Ninety-seven of the 100 fractures healed. Three nonunions were observed. Average healing time was 9 weeks (range 8–12 weeks). No statistically significant correlation between the type of fracture and the healing time was observed. The average DASH score was 24 (range 0–78) and, based on this score, 81 patients presented excellent results, 12 good, 5 fair, and 2 poor. No statistically significant correlation between the type of the fracture and the score was observed.

Conclusions

We believe that nonoperative treatment is still appropriate in most cases, as it yields good results without incurring the potential complications of surgery.

Introduction

The clavicle provides the junction between the chest and the upper limb, so it plays an important role in the whole function of the shoulder girdle. Morphologically, the clavicle normally presents a characteristic S-like shape resulting from the junction of two opposite curves at the level of the midshaft. The bone is thinner and consequently weaker at this junction, which is why most fractures occur at this level [13].

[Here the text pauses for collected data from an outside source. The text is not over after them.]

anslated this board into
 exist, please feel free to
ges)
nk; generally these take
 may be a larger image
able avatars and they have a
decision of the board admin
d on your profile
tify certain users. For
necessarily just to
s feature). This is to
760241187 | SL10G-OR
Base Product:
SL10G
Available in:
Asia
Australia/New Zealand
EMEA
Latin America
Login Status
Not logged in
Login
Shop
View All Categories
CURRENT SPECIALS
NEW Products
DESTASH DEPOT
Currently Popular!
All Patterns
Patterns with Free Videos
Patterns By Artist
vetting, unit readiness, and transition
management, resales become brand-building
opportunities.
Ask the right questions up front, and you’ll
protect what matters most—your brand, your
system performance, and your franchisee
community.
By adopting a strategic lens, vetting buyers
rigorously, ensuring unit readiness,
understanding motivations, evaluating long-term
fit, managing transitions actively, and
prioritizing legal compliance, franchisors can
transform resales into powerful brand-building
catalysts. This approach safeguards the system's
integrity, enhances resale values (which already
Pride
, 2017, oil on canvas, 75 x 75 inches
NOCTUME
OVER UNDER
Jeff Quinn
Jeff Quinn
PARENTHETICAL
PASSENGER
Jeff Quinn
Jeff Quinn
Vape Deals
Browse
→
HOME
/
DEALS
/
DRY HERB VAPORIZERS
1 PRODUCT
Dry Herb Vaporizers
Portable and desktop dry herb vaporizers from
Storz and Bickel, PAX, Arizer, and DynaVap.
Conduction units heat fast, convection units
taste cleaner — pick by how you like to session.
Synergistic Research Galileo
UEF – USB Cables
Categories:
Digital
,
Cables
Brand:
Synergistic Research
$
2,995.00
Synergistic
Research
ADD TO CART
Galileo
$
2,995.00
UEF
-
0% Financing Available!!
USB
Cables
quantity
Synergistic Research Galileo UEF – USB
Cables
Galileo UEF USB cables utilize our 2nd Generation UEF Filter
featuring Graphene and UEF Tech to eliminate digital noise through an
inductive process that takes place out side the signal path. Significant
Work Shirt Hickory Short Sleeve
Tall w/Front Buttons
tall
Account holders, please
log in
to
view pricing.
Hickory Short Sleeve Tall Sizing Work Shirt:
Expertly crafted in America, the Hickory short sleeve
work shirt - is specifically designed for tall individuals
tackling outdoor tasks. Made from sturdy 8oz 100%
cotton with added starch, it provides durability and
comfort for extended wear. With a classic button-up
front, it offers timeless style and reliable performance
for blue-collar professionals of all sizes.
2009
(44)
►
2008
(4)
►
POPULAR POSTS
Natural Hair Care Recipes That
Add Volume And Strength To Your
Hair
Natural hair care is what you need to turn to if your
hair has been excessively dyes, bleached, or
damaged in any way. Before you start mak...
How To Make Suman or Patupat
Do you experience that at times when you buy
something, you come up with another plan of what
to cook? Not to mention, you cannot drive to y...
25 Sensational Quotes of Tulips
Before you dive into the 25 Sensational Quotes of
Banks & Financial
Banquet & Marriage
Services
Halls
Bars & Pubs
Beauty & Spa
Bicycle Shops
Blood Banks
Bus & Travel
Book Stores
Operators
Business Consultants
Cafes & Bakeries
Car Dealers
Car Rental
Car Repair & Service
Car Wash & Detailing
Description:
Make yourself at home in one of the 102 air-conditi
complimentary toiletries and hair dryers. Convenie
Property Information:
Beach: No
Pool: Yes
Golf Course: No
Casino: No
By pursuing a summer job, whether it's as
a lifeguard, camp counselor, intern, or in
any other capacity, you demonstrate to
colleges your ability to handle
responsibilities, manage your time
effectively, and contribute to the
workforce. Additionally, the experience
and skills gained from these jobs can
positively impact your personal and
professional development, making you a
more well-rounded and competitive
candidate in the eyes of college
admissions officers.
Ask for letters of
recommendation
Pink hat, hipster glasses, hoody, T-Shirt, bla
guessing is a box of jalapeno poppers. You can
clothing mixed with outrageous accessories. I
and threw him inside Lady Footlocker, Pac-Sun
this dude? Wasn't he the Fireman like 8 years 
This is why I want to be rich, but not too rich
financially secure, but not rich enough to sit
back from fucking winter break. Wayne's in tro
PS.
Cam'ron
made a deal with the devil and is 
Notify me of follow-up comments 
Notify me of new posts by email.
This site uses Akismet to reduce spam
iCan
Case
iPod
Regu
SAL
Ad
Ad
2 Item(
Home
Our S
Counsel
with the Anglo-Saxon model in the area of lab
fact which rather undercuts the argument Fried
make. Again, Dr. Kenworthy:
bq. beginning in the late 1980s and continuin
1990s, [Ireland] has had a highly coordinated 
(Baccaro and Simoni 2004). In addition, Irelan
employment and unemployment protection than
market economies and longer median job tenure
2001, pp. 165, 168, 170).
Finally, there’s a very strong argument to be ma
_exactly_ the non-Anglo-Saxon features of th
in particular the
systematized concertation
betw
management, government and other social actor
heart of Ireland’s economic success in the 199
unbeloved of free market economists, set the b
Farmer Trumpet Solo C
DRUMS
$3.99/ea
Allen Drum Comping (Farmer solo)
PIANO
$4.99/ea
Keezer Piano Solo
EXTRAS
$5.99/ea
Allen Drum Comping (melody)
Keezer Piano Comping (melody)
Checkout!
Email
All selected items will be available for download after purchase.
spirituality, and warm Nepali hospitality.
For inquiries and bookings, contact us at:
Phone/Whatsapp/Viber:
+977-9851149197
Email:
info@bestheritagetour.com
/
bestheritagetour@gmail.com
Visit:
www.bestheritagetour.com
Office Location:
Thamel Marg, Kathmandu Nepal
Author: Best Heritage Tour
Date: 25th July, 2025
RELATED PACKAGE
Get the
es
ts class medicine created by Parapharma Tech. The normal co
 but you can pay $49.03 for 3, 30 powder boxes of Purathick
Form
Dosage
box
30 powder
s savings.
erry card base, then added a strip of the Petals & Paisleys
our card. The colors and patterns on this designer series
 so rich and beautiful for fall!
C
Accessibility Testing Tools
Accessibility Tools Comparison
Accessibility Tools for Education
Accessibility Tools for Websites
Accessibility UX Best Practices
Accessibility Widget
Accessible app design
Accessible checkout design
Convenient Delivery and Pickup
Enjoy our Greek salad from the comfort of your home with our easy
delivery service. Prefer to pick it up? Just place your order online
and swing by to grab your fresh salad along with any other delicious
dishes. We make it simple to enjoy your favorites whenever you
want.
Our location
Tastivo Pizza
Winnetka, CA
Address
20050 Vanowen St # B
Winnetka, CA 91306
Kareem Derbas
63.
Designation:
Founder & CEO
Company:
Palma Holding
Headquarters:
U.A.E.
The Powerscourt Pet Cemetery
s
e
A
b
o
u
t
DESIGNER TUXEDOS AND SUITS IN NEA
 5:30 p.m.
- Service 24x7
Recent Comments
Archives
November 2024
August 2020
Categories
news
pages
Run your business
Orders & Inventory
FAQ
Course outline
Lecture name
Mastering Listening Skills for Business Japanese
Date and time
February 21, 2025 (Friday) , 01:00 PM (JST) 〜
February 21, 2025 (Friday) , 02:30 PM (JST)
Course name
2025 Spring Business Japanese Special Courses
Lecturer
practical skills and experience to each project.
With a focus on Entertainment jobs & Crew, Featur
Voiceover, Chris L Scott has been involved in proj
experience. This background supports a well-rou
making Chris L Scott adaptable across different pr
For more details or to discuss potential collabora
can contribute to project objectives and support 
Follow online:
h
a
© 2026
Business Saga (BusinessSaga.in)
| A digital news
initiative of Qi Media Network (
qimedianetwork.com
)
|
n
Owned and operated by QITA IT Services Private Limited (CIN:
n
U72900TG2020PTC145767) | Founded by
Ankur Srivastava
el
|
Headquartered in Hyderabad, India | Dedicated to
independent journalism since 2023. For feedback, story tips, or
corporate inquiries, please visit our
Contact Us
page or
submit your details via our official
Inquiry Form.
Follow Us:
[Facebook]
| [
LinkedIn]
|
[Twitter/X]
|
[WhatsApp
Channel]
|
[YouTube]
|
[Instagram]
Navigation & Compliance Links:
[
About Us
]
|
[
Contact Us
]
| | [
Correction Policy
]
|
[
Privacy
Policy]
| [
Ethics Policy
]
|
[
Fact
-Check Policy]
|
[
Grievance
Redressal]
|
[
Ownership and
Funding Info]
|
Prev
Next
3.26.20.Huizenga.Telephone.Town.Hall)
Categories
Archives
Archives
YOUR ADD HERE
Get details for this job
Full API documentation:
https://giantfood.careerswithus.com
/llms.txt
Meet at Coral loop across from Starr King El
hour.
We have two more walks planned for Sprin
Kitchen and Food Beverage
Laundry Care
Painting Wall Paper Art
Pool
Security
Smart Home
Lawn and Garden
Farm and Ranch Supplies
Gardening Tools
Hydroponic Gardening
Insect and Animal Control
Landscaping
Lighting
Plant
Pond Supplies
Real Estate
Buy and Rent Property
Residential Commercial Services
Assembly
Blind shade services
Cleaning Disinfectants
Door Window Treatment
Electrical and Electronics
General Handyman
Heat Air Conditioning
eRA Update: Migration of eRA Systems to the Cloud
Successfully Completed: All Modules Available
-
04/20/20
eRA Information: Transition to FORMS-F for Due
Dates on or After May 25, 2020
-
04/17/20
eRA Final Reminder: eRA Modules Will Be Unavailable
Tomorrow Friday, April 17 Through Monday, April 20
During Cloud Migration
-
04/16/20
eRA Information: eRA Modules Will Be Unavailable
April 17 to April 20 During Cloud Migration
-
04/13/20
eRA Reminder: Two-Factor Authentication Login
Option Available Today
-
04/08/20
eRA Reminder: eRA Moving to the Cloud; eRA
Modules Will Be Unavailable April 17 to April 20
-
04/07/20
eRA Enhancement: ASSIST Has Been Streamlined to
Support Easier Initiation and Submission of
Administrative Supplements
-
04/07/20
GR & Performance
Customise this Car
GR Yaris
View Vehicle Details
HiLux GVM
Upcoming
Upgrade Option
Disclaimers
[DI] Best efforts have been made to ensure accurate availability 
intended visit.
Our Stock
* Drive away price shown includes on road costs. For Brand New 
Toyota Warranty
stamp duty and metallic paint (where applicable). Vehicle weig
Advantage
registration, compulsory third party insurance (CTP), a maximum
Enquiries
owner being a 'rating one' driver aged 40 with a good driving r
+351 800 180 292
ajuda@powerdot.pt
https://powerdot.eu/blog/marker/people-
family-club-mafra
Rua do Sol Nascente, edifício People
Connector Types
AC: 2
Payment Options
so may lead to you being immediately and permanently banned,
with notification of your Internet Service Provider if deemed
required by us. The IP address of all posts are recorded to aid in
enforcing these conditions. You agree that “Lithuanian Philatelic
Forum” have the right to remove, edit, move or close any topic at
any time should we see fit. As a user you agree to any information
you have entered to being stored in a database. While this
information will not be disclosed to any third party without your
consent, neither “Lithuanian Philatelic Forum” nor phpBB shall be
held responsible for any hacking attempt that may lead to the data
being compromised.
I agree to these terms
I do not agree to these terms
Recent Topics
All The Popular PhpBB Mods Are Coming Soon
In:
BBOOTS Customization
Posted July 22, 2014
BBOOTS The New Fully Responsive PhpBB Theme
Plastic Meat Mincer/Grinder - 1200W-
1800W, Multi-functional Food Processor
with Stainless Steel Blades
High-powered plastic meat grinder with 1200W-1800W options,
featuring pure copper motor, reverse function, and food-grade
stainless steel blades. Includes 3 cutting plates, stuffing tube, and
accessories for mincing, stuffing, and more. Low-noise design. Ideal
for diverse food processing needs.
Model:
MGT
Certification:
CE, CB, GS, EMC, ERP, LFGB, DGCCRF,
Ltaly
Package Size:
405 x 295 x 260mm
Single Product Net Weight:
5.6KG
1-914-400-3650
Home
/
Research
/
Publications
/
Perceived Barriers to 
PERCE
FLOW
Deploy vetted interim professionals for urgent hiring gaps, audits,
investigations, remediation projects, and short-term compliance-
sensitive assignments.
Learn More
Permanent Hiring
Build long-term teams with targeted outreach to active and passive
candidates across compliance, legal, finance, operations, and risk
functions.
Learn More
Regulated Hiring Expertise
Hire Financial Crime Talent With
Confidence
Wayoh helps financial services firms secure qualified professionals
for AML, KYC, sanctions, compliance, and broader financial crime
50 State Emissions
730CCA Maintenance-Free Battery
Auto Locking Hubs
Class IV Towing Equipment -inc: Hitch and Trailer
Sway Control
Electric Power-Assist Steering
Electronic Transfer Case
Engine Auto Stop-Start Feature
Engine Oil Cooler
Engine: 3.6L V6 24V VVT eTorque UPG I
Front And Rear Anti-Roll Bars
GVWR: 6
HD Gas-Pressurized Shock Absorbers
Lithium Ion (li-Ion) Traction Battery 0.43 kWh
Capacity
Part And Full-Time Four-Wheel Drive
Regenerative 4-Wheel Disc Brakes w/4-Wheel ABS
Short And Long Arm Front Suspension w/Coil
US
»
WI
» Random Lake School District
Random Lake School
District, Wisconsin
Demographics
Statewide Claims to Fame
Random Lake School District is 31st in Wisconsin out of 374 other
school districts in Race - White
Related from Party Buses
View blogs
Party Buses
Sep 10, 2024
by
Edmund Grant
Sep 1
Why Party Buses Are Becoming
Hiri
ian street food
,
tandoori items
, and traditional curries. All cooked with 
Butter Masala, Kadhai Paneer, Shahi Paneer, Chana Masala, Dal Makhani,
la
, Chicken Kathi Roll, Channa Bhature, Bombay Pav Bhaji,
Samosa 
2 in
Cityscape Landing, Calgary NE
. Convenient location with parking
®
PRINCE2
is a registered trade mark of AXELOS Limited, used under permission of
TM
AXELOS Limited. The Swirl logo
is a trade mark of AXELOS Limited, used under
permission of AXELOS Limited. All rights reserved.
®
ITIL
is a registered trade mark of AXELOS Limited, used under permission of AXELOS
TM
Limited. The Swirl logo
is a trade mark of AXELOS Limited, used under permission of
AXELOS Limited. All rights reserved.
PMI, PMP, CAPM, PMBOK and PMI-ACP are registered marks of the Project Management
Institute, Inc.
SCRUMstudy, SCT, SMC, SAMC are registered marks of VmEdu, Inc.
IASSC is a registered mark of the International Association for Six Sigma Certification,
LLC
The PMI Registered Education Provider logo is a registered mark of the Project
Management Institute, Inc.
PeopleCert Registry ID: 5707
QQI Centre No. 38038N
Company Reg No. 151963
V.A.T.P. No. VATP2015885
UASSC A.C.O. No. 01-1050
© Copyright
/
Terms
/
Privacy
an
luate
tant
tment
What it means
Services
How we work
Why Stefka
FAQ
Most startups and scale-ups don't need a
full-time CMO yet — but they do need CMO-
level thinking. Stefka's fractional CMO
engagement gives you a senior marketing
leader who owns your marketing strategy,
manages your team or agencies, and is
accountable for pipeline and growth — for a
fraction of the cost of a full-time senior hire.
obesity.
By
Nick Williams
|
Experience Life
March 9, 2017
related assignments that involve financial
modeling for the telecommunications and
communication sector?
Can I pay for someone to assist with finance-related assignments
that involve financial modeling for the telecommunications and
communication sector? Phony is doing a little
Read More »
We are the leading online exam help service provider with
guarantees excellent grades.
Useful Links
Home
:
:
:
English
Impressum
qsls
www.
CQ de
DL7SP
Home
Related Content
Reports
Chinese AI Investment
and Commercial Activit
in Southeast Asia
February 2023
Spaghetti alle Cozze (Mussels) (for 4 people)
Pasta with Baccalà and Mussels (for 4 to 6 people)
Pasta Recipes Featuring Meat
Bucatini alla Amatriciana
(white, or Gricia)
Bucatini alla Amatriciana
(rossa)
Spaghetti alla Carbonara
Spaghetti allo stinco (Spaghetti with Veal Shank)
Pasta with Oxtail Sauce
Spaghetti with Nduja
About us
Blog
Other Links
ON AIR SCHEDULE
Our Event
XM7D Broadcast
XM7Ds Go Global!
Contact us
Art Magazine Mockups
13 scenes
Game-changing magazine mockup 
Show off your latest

Fractures of the clavicle are common, and account for 2–15% of all adult fractures and 33–45% of all injuries involving the shoulder girdle [1, 46]. The midshaft is the most frequently affected site, encompassing 69–82% of all clavicle fractures, and most fractures that occur in the midshaft are displaced [1, 2]. The literature reports two peaks of incidence: the first (and largest) is associated with young active males, whereas the second is associated with elderly individuals, with a slight female predominance [2, 4, 7].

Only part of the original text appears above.